**SOURCE DATA**
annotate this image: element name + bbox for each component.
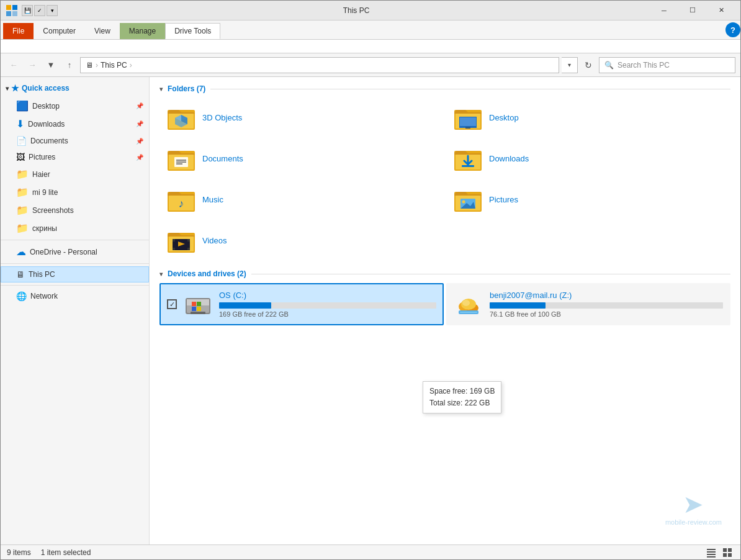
sidebar-item-documents[interactable]: 📄 Documents 📌 [1, 133, 149, 149]
quick-access-star-icon: ★ [11, 83, 19, 93]
folder-videos-icon [166, 225, 196, 255]
qs-dropdown[interactable]: ▾ [47, 5, 58, 16]
pin-icon: 📌 [136, 102, 143, 109]
folders-grid: 3D Objects Desktop [159, 98, 730, 260]
folder-videos-label: Videos [202, 236, 227, 245]
sidebar-item-network[interactable]: 🌐 Network [1, 288, 149, 304]
minimize-button[interactable]: ─ [650, 1, 678, 20]
svg-rect-2 [6, 11, 11, 16]
sidebar-item-pictures[interactable]: 🖼 Pictures 📌 [1, 149, 149, 165]
explorer-window: 💾 ✓ ▾ This PC ─ ☐ ✕ File Computer View M… [0, 0, 741, 560]
sidebar-skins-label: скрины [32, 224, 57, 233]
folder-3d-label: 3D Objects [202, 113, 242, 122]
tab-manage[interactable]: Manage [120, 23, 165, 39]
svg-point-29 [462, 201, 465, 204]
quick-access-header[interactable]: ▾ ★ Quick access [1, 79, 149, 97]
sidebar-item-desktop[interactable]: 🟦 Desktop 📌 [1, 97, 149, 115]
tab-view[interactable]: View [85, 23, 120, 39]
folder-item-pictures[interactable]: Pictures [446, 180, 730, 219]
folder-music-icon: ♪ [166, 184, 196, 214]
folder-item-desktop[interactable]: Desktop [446, 98, 730, 137]
folder-item-videos[interactable]: Videos [159, 221, 444, 260]
sidebar-item-skins[interactable]: 📁 скрины [1, 219, 149, 237]
address-thispc[interactable]: This PC [101, 61, 127, 70]
sidebar-desktop-label: Desktop [32, 102, 60, 111]
search-box[interactable]: 🔍 Search This PC [599, 57, 735, 73]
qs-btn-2[interactable]: ✓ [34, 5, 45, 16]
statusbar-right [704, 546, 734, 559]
svg-rect-36 [173, 248, 175, 250]
screenshots-folder-icon: 📁 [16, 204, 29, 216]
tooltip-space-free-label: Space free: [429, 387, 467, 395]
drive-c-info: OS (C:) 169 GB free of 222 GB [219, 291, 436, 318]
thispc-icon: 🖥 [16, 269, 25, 279]
sidebar-screenshots-label: Screenshots [32, 206, 74, 215]
window-controls: ─ ☐ ✕ [650, 1, 735, 20]
haier-folder-icon: 📁 [16, 168, 29, 180]
tab-drive-tools[interactable]: Drive Tools [165, 23, 220, 39]
close-button[interactable]: ✕ [707, 1, 735, 20]
drive-item-z[interactable]: benji2007@mail.ru (Z:) 76.1 GB free of 1… [446, 283, 730, 325]
folders-section-label: Folders (7) [168, 84, 205, 93]
folder-item-documents[interactable]: Documents [159, 139, 444, 178]
sidebar-item-screenshots[interactable]: 📁 Screenshots [1, 201, 149, 219]
svg-rect-12 [460, 117, 476, 126]
dropdown-button[interactable]: ▼ [43, 57, 59, 73]
svg-rect-46 [191, 312, 205, 314]
sidebar-divider-1 [1, 240, 149, 240]
svg-rect-44 [192, 307, 196, 311]
tooltip-total-size-label: Total size: [429, 399, 462, 407]
tab-computer[interactable]: Computer [34, 23, 85, 39]
sidebar-divider-2 [1, 263, 149, 264]
address-box[interactable]: 🖥 › This PC › [80, 57, 559, 73]
folder-item-3d[interactable]: 3D Objects [159, 98, 444, 137]
content-area: ▾ Folders (7) [150, 77, 740, 544]
search-icon: 🔍 [604, 61, 614, 70]
svg-rect-35 [173, 239, 175, 242]
svg-rect-1 [12, 5, 17, 10]
refresh-button[interactable]: ↻ [580, 57, 596, 73]
drive-z-name: benji2007@mail.ru (Z:) [490, 291, 723, 300]
help-button[interactable]: ? [725, 22, 740, 37]
folder-item-music[interactable]: ♪ Music [159, 180, 444, 219]
sidebar-item-onedrive[interactable]: ☁ OneDrive - Personal [1, 243, 149, 261]
mi9lite-folder-icon: 📁 [16, 186, 29, 198]
up-button[interactable]: ↑ [61, 57, 78, 73]
large-icons-view-button[interactable] [721, 546, 734, 559]
qs-btn-1[interactable]: 💾 [22, 5, 33, 16]
tab-file[interactable]: File [3, 23, 34, 39]
drives-section-label: Devices and drives (2) [168, 269, 246, 278]
drive-c-bar-fill [219, 302, 271, 309]
drive-c-checkbox[interactable]: ✓ [167, 299, 177, 309]
drive-c-name: OS (C:) [219, 291, 436, 300]
ribbon-tabs: File Computer View Manage Drive Tools [1, 20, 220, 39]
svg-rect-52 [460, 312, 477, 313]
window-icon [6, 4, 18, 17]
watermark-text: mobile-review.com [665, 518, 722, 526]
sidebar-item-haier[interactable]: 📁 Haier [1, 165, 149, 183]
desktop-folder-icon: 🟦 [16, 100, 29, 112]
back-button[interactable]: ← [6, 57, 22, 73]
folder-pictures-icon [453, 184, 483, 214]
sidebar-item-downloads[interactable]: ⬇ Downloads 📌 [1, 115, 149, 133]
forward-button[interactable]: → [24, 57, 40, 73]
tooltip-total-size-value: 222 GB [465, 399, 490, 407]
sidebar-onedrive-label: OneDrive - Personal [30, 248, 97, 256]
downloads-folder-icon: ⬇ [16, 118, 24, 130]
onedrive-icon: ☁ [16, 246, 26, 258]
details-view-button[interactable] [704, 546, 718, 559]
drive-z-bar-fill [490, 302, 546, 309]
sidebar-item-mi9lite[interactable]: 📁 mi 9 lite [1, 183, 149, 201]
folders-collapse-arrow[interactable]: ▾ [159, 86, 163, 93]
tooltip-total-size: Total size: 222 GB [429, 397, 495, 409]
network-icon: 🌐 [16, 291, 27, 301]
drives-collapse-arrow[interactable]: ▾ [159, 271, 163, 278]
maximize-button[interactable]: ☐ [678, 1, 707, 20]
drive-item-c[interactable]: ✓ [159, 283, 444, 325]
folder-item-downloads[interactable]: Downloads [446, 139, 730, 178]
ribbon-tab-row: File Computer View Manage Drive Tools ? [1, 20, 740, 39]
sidebar-network-label: Network [30, 292, 58, 300]
sidebar-item-thispc[interactable]: 🖥 This PC [1, 266, 149, 282]
drive-z-info: benji2007@mail.ru (Z:) 76.1 GB free of 1… [490, 291, 723, 318]
address-dropdown-btn[interactable]: ▾ [562, 57, 578, 73]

**AIM OF THE TASK**
With images left out, the data must be transcribed exactly.

**OUTPUT OF THE TASK**
annotate this image: element name + bbox for each component.
sidebar-item-documents[interactable]: 📄 Documents 📌 [1, 133, 149, 149]
quick-access-star-icon: ★ [11, 83, 19, 93]
folder-videos-icon [166, 225, 196, 255]
qs-dropdown[interactable]: ▾ [47, 5, 58, 16]
pin-icon: 📌 [136, 102, 143, 109]
folders-grid: 3D Objects Desktop [159, 98, 730, 260]
folder-videos-label: Videos [202, 236, 227, 245]
sidebar-item-network[interactable]: 🌐 Network [1, 288, 149, 304]
minimize-button[interactable]: ─ [650, 1, 678, 20]
svg-rect-2 [6, 11, 11, 16]
sidebar-item-pictures[interactable]: 🖼 Pictures 📌 [1, 149, 149, 165]
explorer-window: 💾 ✓ ▾ This PC ─ ☐ ✕ File Computer View M… [0, 0, 741, 560]
sidebar-skins-label: скрины [32, 224, 57, 233]
folder-3d-label: 3D Objects [202, 113, 242, 122]
tab-manage[interactable]: Manage [120, 23, 165, 39]
svg-point-29 [462, 201, 465, 204]
quick-access-header[interactable]: ▾ ★ Quick access [1, 79, 149, 97]
sidebar-item-desktop[interactable]: 🟦 Desktop 📌 [1, 97, 149, 115]
tab-view[interactable]: View [85, 23, 120, 39]
folder-item-pictures[interactable]: Pictures [446, 180, 730, 219]
folder-music-icon: ♪ [166, 184, 196, 214]
folder-item-desktop[interactable]: Desktop [446, 98, 730, 137]
folder-item-videos[interactable]: Videos [159, 221, 444, 260]
sidebar-item-skins[interactable]: 📁 скрины [1, 219, 149, 237]
address-thispc[interactable]: This PC [101, 61, 127, 70]
sidebar-desktop-label: Desktop [32, 102, 60, 111]
search-box[interactable]: 🔍 Search This PC [599, 57, 735, 73]
qs-btn-2[interactable]: ✓ [34, 5, 45, 16]
statusbar-right [704, 546, 734, 559]
svg-rect-36 [173, 248, 175, 250]
screenshots-folder-icon: 📁 [16, 204, 29, 216]
tooltip-space-free-label: Space free: [429, 387, 467, 395]
drive-c-info: OS (C:) 169 GB free of 222 GB [219, 291, 436, 318]
thispc-icon: 🖥 [16, 269, 25, 279]
sidebar-screenshots-label: Screenshots [32, 206, 74, 215]
window-controls: ─ ☐ ✕ [650, 1, 735, 20]
haier-folder-icon: 📁 [16, 168, 29, 180]
tab-drive-tools[interactable]: Drive Tools [165, 23, 220, 39]
close-button[interactable]: ✕ [707, 1, 735, 20]
drive-item-z[interactable]: benji2007@mail.ru (Z:) 76.1 GB free of 1… [446, 283, 730, 325]
folders-section-label: Folders (7) [168, 84, 205, 93]
folder-item-documents[interactable]: Documents [159, 139, 444, 178]
sidebar-item-screenshots[interactable]: 📁 Screenshots [1, 201, 149, 219]
svg-rect-12 [460, 117, 476, 126]
dropdown-button[interactable]: ▼ [43, 57, 59, 73]
svg-rect-46 [191, 312, 205, 314]
sidebar-divider-1 [1, 240, 149, 240]
svg-rect-44 [192, 307, 196, 311]
tooltip-total-size-label: Total size: [429, 399, 462, 407]
tab-computer[interactable]: Computer [34, 23, 85, 39]
sidebar-divider-2 [1, 263, 149, 264]
address-box[interactable]: 🖥 › This PC › [80, 57, 559, 73]
folder-item-3d[interactable]: 3D Objects [159, 98, 444, 137]
content-area: ▾ Folders (7) [150, 77, 740, 544]
search-icon: 🔍 [604, 61, 614, 70]
svg-rect-35 [173, 239, 175, 242]
svg-rect-1 [12, 5, 17, 10]
refresh-button[interactable]: ↻ [580, 57, 596, 73]
drive-z-name: benji2007@mail.ru (Z:) [490, 291, 723, 300]
help-button[interactable]: ? [725, 22, 740, 37]
folder-item-music[interactable]: ♪ Music [159, 180, 444, 219]
sidebar-item-onedrive[interactable]: ☁ OneDrive - Personal [1, 243, 149, 261]
mi9lite-folder-icon: 📁 [16, 186, 29, 198]
up-button[interactable]: ↑ [61, 57, 78, 73]
large-icons-view-button[interactable] [721, 546, 734, 559]
qs-btn-1[interactable]: 💾 [22, 5, 33, 16]
tab-file[interactable]: File [3, 23, 34, 39]
drives-section-label: Devices and drives (2) [168, 269, 246, 278]
drive-c-bar-fill [219, 302, 271, 309]
drive-c-checkbox[interactable]: ✓ [167, 299, 177, 309]
drive-c-name: OS (C:) [219, 291, 436, 300]
ribbon-tabs: File Computer View Manage Drive Tools [1, 20, 220, 39]
svg-rect-52 [460, 312, 477, 313]
window-icon [6, 4, 18, 17]
watermark-text: mobile-review.com [665, 518, 722, 526]
sidebar-item-haier[interactable]: 📁 Haier [1, 165, 149, 183]
desktop-folder-icon: 🟦 [16, 100, 29, 112]
back-button[interactable]: ← [6, 57, 22, 73]
folder-pictures-icon [453, 184, 483, 214]
sidebar-item-downloads[interactable]: ⬇ Downloads 📌 [1, 115, 149, 133]
forward-button[interactable]: → [24, 57, 40, 73]
tooltip-total-size-value: 222 GB [465, 399, 490, 407]
sidebar-onedrive-label: OneDrive - Personal [30, 248, 97, 256]
downloads-folder-icon: ⬇ [16, 118, 24, 130]
onedrive-icon: ☁ [16, 246, 26, 258]
details-view-button[interactable] [704, 546, 718, 559]
drive-z-bar-fill [490, 302, 546, 309]
sidebar-item-mi9lite[interactable]: 📁 mi 9 lite [1, 183, 149, 201]
folders-collapse-arrow[interactable]: ▾ [159, 86, 163, 93]
tooltip-total-size: Total size: 222 GB [429, 397, 495, 409]
network-icon: 🌐 [16, 291, 27, 301]
drives-collapse-arrow[interactable]: ▾ [159, 271, 163, 278]
maximize-button[interactable]: ☐ [678, 1, 707, 20]
drive-item-c[interactable]: ✓ [159, 283, 444, 325]
folder-item-downloads[interactable]: Downloads [446, 139, 730, 178]
ribbon-tab-row: File Computer View Manage Drive Tools ? [1, 20, 740, 39]
sidebar-network-label: Network [30, 292, 58, 300]
sidebar-item-thispc[interactable]: 🖥 This PC [1, 266, 149, 282]
drive-z-info: benji2007@mail.ru (Z:) 76.1 GB free of 1… [490, 291, 723, 318]
address-dropdown-btn[interactable]: ▾ [562, 57, 578, 73]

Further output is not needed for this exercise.